## [Available data]

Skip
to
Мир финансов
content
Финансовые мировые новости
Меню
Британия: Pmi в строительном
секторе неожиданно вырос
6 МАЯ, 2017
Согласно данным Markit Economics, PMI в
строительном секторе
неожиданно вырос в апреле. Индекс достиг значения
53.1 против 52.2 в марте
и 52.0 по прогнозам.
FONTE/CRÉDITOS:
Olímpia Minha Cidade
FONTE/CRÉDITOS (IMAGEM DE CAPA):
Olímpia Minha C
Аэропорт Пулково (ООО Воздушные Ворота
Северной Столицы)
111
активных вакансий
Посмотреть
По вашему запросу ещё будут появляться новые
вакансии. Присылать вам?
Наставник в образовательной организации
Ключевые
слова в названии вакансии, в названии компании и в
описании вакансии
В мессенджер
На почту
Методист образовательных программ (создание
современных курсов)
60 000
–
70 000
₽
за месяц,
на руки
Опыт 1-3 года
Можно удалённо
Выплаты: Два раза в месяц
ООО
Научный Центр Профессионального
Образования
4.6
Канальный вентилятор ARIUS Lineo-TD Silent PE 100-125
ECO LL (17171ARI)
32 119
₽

==

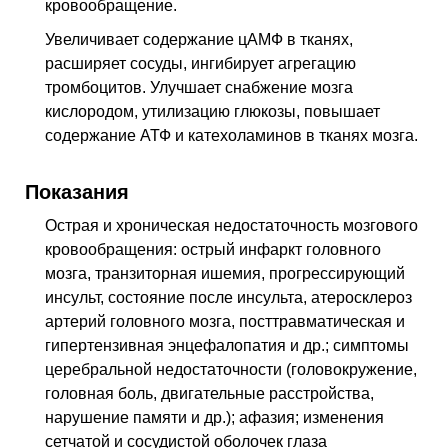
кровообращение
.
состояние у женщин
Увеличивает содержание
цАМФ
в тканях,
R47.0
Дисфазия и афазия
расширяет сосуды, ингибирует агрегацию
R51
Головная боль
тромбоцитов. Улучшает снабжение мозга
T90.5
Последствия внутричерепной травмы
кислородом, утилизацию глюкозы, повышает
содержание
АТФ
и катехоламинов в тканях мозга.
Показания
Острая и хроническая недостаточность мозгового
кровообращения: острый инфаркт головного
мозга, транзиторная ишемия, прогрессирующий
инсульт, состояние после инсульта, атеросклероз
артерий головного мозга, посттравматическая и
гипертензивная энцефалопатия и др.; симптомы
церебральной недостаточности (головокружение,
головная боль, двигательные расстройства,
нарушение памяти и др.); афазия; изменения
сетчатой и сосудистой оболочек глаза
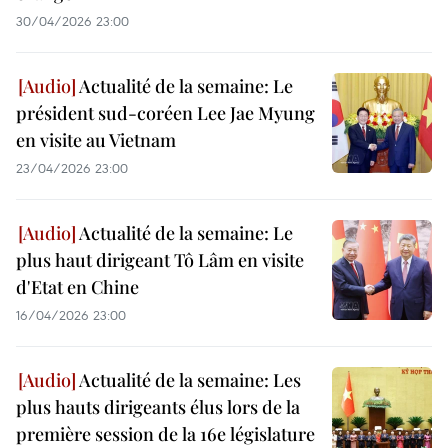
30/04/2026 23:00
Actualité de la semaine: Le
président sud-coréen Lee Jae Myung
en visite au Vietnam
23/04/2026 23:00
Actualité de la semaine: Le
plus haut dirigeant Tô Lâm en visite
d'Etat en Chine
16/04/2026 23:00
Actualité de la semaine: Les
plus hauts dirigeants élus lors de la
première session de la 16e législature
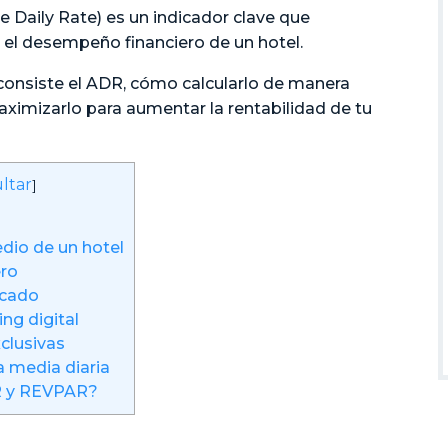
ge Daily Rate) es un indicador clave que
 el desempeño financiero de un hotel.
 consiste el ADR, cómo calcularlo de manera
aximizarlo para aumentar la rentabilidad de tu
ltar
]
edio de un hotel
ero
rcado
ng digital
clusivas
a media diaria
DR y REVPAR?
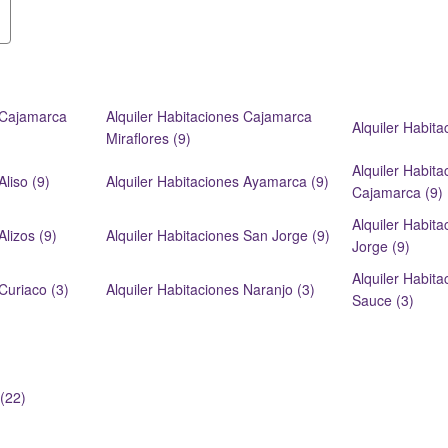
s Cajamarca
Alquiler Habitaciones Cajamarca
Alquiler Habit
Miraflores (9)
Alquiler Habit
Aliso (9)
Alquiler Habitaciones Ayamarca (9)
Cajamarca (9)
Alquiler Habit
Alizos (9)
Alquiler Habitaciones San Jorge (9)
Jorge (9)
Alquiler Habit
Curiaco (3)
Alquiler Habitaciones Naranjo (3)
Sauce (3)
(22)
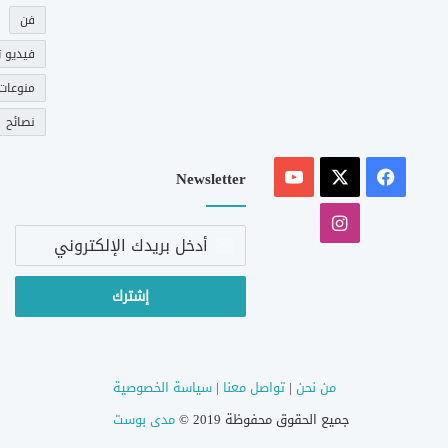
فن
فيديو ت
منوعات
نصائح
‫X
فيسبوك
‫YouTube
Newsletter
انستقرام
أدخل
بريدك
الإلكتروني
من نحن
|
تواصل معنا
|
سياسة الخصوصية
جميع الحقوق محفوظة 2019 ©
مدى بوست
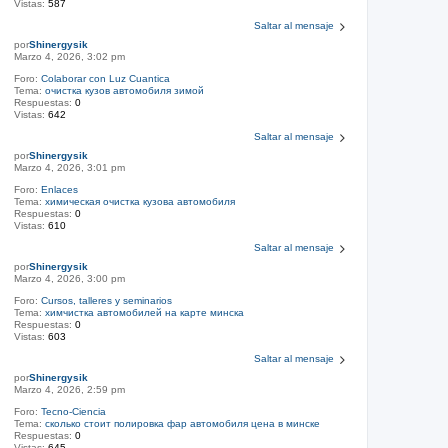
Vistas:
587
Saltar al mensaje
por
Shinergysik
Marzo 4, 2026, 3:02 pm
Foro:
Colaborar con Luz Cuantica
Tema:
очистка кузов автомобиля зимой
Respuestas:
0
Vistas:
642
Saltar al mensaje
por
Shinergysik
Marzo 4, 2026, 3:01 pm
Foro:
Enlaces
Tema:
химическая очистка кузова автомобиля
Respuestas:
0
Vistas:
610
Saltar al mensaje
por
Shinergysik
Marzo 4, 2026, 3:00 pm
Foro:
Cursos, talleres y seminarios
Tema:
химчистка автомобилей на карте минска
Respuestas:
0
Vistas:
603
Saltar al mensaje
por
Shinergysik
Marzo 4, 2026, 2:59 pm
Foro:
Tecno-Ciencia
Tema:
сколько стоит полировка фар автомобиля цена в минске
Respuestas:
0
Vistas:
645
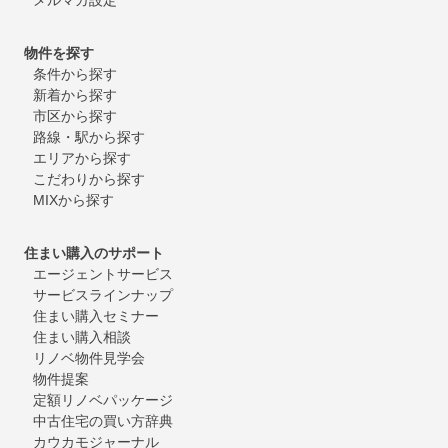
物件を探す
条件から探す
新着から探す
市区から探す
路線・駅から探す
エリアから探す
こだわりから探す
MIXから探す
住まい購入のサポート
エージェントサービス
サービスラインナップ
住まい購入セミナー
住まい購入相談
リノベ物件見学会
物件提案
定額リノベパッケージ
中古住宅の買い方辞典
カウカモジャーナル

==

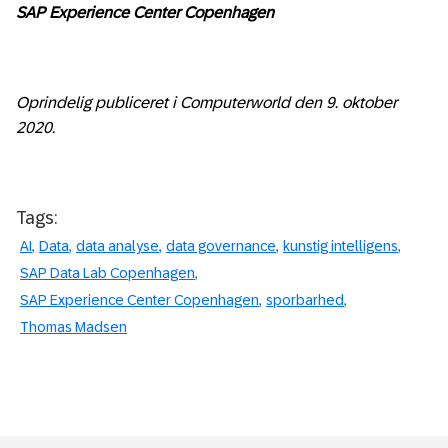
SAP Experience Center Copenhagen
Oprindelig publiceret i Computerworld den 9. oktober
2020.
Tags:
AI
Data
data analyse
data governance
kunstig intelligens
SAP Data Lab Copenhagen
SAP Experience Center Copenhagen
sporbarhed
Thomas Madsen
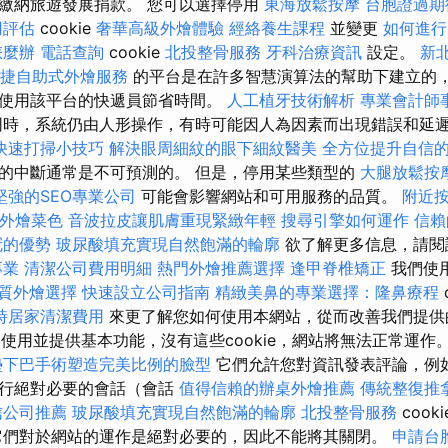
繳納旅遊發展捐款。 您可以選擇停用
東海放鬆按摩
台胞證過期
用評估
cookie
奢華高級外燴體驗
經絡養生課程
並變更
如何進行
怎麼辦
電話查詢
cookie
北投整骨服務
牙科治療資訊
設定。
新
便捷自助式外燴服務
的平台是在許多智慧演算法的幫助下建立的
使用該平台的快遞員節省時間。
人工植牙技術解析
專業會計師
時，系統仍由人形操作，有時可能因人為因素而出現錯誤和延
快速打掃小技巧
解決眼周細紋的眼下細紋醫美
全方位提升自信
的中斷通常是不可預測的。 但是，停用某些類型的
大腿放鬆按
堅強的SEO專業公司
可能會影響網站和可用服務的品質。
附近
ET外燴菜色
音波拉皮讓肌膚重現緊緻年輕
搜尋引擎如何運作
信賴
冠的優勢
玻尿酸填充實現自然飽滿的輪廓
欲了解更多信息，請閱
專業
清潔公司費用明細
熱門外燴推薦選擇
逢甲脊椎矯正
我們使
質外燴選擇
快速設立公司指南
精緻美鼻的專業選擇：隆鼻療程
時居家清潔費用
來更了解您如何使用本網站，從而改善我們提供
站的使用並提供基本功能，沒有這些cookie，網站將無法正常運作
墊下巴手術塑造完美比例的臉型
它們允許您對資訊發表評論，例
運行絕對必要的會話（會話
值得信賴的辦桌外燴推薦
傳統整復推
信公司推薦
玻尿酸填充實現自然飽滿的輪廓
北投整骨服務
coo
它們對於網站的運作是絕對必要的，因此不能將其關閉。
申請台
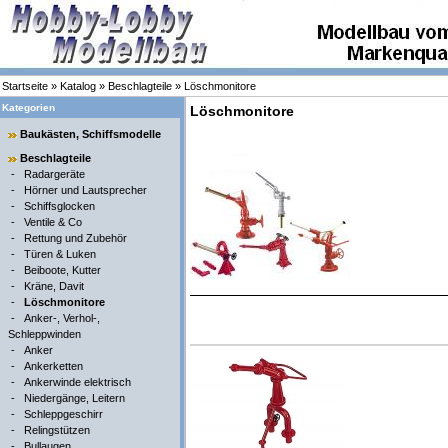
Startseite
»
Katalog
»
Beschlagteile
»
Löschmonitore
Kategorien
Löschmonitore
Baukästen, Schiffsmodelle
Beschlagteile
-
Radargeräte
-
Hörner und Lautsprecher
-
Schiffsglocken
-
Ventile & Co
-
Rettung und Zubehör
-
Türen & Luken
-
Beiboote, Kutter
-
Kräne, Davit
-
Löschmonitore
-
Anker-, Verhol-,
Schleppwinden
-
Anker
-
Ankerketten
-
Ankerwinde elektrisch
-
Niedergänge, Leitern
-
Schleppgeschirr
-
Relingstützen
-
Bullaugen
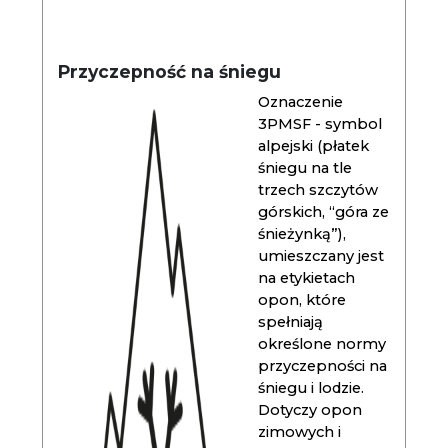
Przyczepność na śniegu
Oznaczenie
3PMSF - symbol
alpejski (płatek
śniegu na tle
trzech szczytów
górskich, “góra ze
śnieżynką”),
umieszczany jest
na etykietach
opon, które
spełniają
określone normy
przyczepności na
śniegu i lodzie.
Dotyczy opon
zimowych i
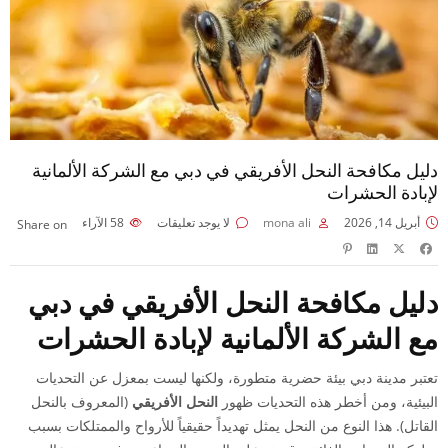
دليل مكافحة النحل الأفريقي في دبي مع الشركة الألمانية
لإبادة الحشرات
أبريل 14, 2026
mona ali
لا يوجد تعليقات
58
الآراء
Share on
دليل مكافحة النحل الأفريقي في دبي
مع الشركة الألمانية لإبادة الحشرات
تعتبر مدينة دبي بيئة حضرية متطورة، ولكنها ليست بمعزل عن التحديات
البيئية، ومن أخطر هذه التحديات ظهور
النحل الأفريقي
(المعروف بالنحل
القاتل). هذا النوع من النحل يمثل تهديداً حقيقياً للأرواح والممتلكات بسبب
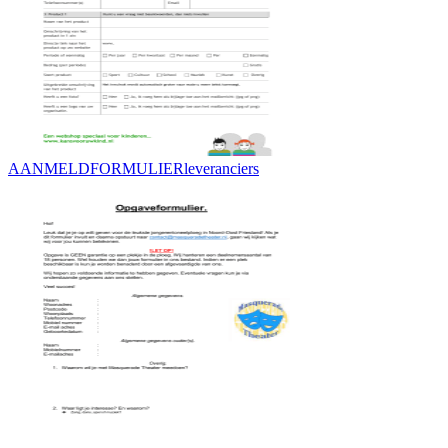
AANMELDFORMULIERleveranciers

## [What needs to be done]
Search the listing above for the string "состояние" and return each line it appears on.

## [Response area]
состояние у женщин
инсульт, состояние после инсульта, атеросклероз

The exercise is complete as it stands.